(Saved entries)
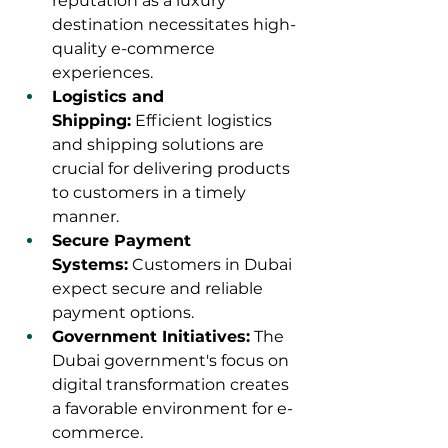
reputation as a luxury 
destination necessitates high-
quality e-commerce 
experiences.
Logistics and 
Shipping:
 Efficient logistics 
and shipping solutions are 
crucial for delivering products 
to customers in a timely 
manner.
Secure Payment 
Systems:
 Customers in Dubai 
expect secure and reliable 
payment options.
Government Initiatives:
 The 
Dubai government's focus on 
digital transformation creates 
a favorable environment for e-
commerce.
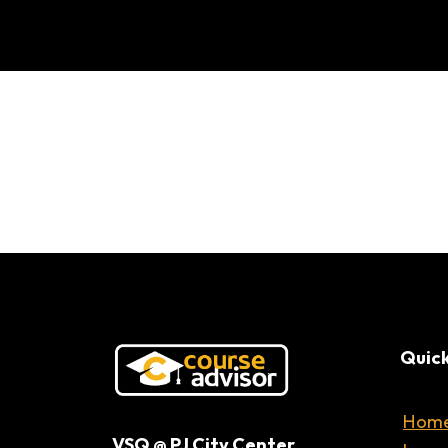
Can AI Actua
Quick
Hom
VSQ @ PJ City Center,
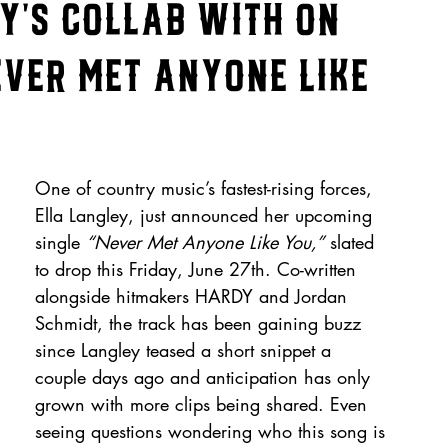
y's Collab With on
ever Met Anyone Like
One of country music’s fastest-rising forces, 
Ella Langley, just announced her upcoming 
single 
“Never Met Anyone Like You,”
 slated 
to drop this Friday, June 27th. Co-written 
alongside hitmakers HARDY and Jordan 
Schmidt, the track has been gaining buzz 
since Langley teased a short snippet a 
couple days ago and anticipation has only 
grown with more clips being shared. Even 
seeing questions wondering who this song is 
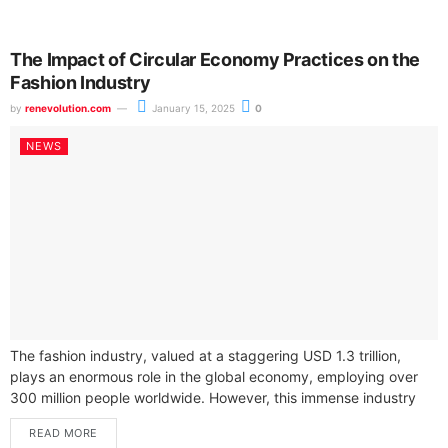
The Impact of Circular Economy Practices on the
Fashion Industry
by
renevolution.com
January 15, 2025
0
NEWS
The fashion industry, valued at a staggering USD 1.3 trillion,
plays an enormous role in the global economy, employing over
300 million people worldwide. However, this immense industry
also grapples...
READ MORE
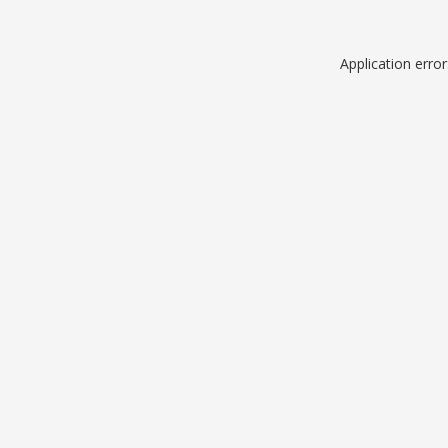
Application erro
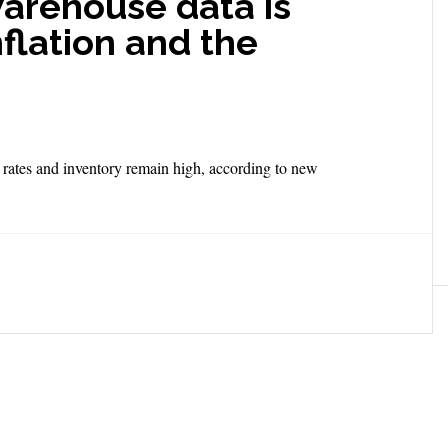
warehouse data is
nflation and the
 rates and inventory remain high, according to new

Task details
If a line of the data holds the string "Dubai", count it. Then state the total and nothing more.

Response to this task
2